What you need to do: Print the listing below exactly, images excluded.
>>>
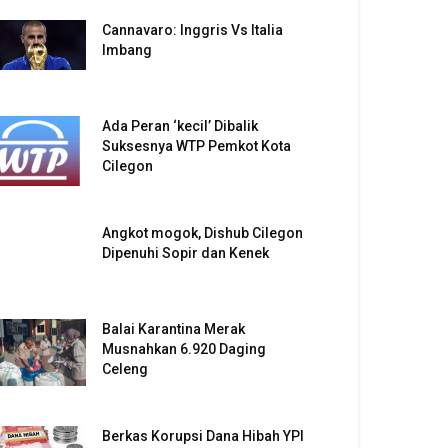
Cannavaro: Inggris Vs Italia
Imbang
Ada Peran ‘kecil’ Dibalik
Suksesnya WTP Pemkot Kota
Cilegon
Angkot mogok, Dishub Cilegon
Dipenuhi Sopir dan Kenek
Balai Karantina Merak
Musnahkan 6.920 Daging
Celeng
Berkas Korupsi Dana Hibah YPI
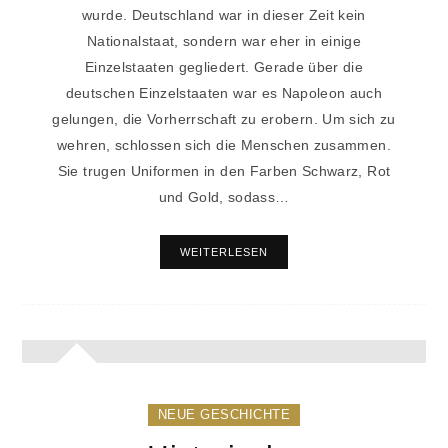
wurde. Deutschland war in dieser Zeit kein
Nationalstaat, sondern war eher in einige
Einzelstaaten gegliedert. Gerade über die
deutschen Einzelstaaten war es Napoleon auch
gelungen, die Vorherrschaft zu erobern. Um sich zu
wehren, schlossen sich die Menschen zusammen.
Sie trugen Uniformen in den Farben Schwarz, Rot
und Gold, sodass…
WEITERLESEN
NEUE GESCHICHTE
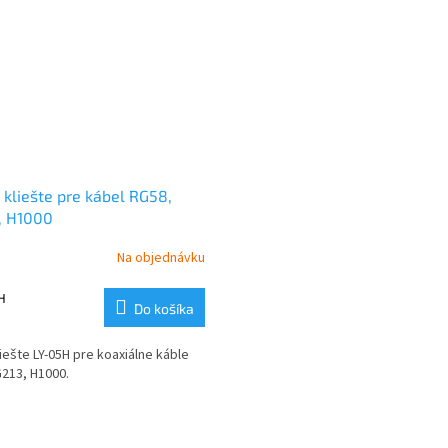
 kliešte pre kábel RG58,
, H1000
Na objednávku
H
Do košíka
iešte LY-05H pre koaxiálne káble
213, H1000.
O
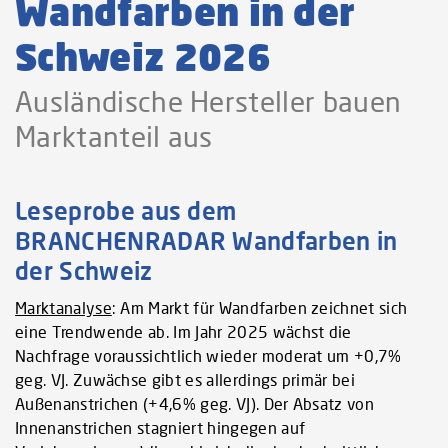
Wandfarben in der
Schweiz 2026
Ausländische Hersteller bauen
Marktanteil aus
Leseprobe aus dem
BRANCHENRADAR Wandfarben in
der Schweiz
Marktanalyse
: Am Markt für Wandfarben zeichnet sich
eine Trendwende ab. Im Jahr 2025 wächst die
Nachfrage voraussichtlich wieder moderat um +0,7%
geg. VJ. Zuwächse gibt es allerdings primär bei
Außenanstrichen (+4,6% geg. VJ). Der Absatz von
Innenanstrichen stagniert hingegen auf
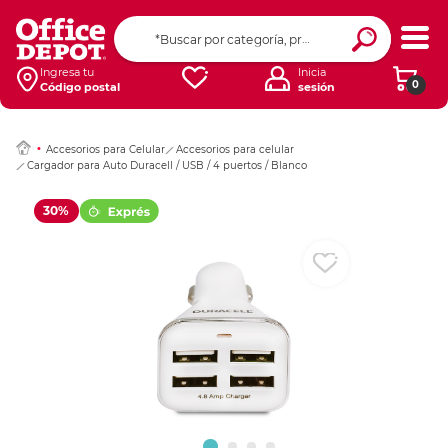
Ingresar Codigo Pos
Ingresa tu
Inicia
0
Código postal
sesión
Accesorios para Celular
Accesorios para celular
Cargador para Auto Duracell / USB / 4 puertos / Blanco
30%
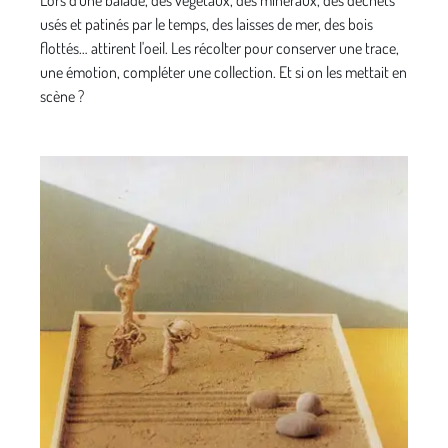
Lors d'une balade, des végétaux, des minéraux, des déchets
usés et patinés par le temps, des laisses de mer, des bois
flottés… attirent l'oeil. Les récolter pour conserver une trace,
une émotion, compléter une collection. Et si on les mettait en
scène ?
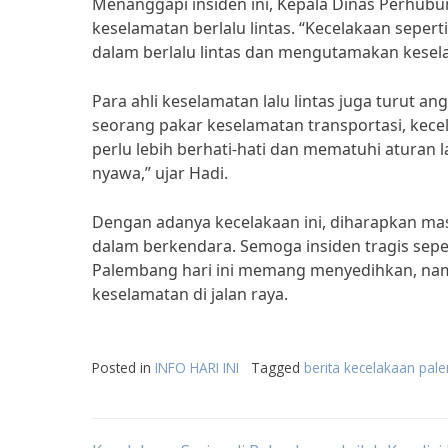
Menanggapi insiden ini, Kepala Dinas Perhu
keselamatan berlalu lintas. “Kecelakaan seperti
dalam berlalu lintas dan mengutamakan kesela
Para ahli keselamatan lalu lintas juga turut ang
seorang pakar keselamatan transportasi, kece
perlu lebih berhati-hati dan mematuhi aturan
nyawa,” ujar Hadi.
Dengan adanya kecelakaan ini, diharapkan m
dalam berkendara. Semoga insiden tragis sepe
Palembang hari ini memang menyedihkan, nam
keselamatan di jalan raya.
Posted in
INFO HARI INI
Tagged
berita kecelakaan pale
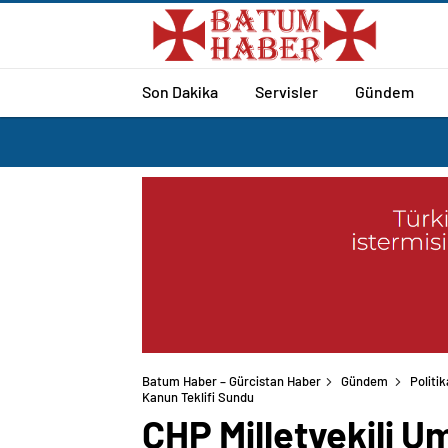
Son Dakika
Servisler
Gündem
Batum Haber – Gürcistan Haber
Gündem
Politik
Kanun Teklifi Sundu
CHP Milletvekili U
<<<
Reply:
Cannavaro: Inggris Vs Italia
Imbang
Ada Peran ‘kecil’ Dibalik
Suksesnya WTP Pemkot Kota
Cilegon
Angkot mogok, Dishub Cilegon
Dipenuhi Sopir dan Kenek
Balai Karantina Merak
Musnahkan 6.920 Daging
Celeng
Berkas Korupsi Dana Hibah YPI
wurde. Deutschland war in dieser Zeit kein
Nationalstaat, sondern war eher in einige
Einzelstaaten gegliedert. Gerade über die
deutschen Einzelstaaten war es Napoleon auch
gelungen, die Vorherrschaft zu erobern. Um sich zu
wehren, schlossen sich die Menschen zusammen.
Sie trugen Uniformen in den Farben Schwarz, Rot
und Gold, sodass…
WEITERLESEN
NEUE GESCHICHTE
 kliešte pre kábel RG58,
, H1000
Na objednávku
H
Do košíka
iešte LY-05H pre koaxiálne káble
213, H1000.
O
Wandfarben in der
Schweiz 2026
Ausländische Hersteller bauen
Marktanteil aus
Leseprobe aus dem
BRANCHENRADAR Wandfarben in
der Schweiz
Marktanalyse
: Am Markt für Wandfarben zeichnet sich
eine Trendwende ab. Im Jahr 2025 wächst die
Nachfrage voraussichtlich wieder moderat um +0,7%
geg. VJ. Zuwächse gibt es allerdings primär bei
Außenanstrichen (+4,6% geg. VJ). Der Absatz von
Innenanstrichen stagniert hingegen auf
Ingresar Codigo Pos
Ingresa tu
Inicia
0
Código postal
sesión
Accesorios para Celular
Accesorios para celular
Cargador para Auto Duracell / USB / 4 puertos / Blanco
30%
Lors d'une balade, des végétaux, des minéraux, des déchets
usés et patinés par le temps, des laisses de mer, des bois
flottés… attirent l'oeil. Les récolter pour conserver une trace,
une émotion, compléter une collection. Et si on les mettait en
scène ?
Menanggapi insiden ini, Kepala Dinas Perhu
keselamatan berlalu lintas. “Kecelakaan seperti
dalam berlalu lintas dan mengutamakan kesela
Para ahli keselamatan lalu lintas juga turut ang
seorang pakar keselamatan transportasi, kece
perlu lebih berhati-hati dan mematuhi aturan
nyawa,” ujar Hadi.
Dengan adanya kecelakaan ini, diharapkan m
dalam berkendara. Semoga insiden tragis sepe
Palembang hari ini memang menyedihkan, nam
keselamatan di jalan raya.
Posted in
INFO HARI INI
Tagged
berita kecelakaan pale
Son Dakika
Servisler
Gündem
Batum Haber – Gürcistan Haber
Gündem
Politik
Kanun Teklifi Sundu
CHP Milletvekili U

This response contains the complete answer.